Taylor coached Yale from 1976 to 2006 and compiled a 337-433-55 record. He was a two-time winner of the ECAC Hockey Coach of the Year Award (1991-92, 1997-98). The award was named after Taylor starting with the 2006-07 season. He also was a three-time winner of the Spencer Penrose Award as national coach of the year (1986-87, 1991-92, 1997-98). Yale won the 1997-98 ECACH regular-season title.

Taylor twice coached the U.S. Olympic hockey team (1984 and 1994).

Taylor's last win came against Union in the memorable five-overtime game in Game 2 of the ECACH tournament first round. David Meckler's short-handed goal 1:35 into the fifth OT gave the 11th-seeded Bulldogs beat the sixth-seeded Dutchmen, 3-2. At 141:35, it was the longest in NCAA hockey history. That was eclipsed four years later when Union lost to Quinnipiac in Game 1 of the ECACH tournament quarterfinals.

After losing to Dartmouth in the quarterfinals, Taylor was fired and replaced by one of his former players, Keith Allain. Allain guided Yale to its first NCAA hockey title April 13.

After Yale, Taylor worked with USA Hockey.

RPI coach Seth Appert tweeted: "Sad day for #usahockey as we lost Tim Taylor-as good as it gets in hockey and as a man.
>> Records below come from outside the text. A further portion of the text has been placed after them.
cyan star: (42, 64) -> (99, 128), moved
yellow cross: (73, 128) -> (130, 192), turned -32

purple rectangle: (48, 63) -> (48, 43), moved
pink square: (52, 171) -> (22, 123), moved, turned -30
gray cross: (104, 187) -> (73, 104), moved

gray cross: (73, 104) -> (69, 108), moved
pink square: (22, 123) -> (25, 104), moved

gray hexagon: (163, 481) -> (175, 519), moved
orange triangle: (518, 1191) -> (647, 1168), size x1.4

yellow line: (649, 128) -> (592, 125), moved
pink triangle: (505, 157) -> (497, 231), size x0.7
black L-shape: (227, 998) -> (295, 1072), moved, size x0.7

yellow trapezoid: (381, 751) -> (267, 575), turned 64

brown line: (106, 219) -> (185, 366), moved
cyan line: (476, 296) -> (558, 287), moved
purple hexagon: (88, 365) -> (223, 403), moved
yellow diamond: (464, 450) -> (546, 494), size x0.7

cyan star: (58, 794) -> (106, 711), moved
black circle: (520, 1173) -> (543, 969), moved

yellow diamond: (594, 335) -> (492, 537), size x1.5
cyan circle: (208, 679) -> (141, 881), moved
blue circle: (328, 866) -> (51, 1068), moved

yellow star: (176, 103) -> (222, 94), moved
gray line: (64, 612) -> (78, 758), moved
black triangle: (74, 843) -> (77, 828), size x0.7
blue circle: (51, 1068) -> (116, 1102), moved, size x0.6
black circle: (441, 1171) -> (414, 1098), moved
I feel lucky to have gotten to know him on n off ice."

UPDATE 6:36 p.m. Sunday: ECACH commissioner Steve Hagwell issued a statement on Taylor's passing, saying, "The ECAC Hockey family, and hockey community, has suffered a great loss with the passing of coach Tim Taylor. He is an icon within ECAC Hockey and the entire sport. A gentleman's gentleman, Coach epitomized the true meaning of honor, integrity, loyalty and class. Coach truly was a blessing to everyone who had the privilege of knowing him. I certainly am a better man because of relationship and friendship with coach. He will greatly missed, but not forgotten."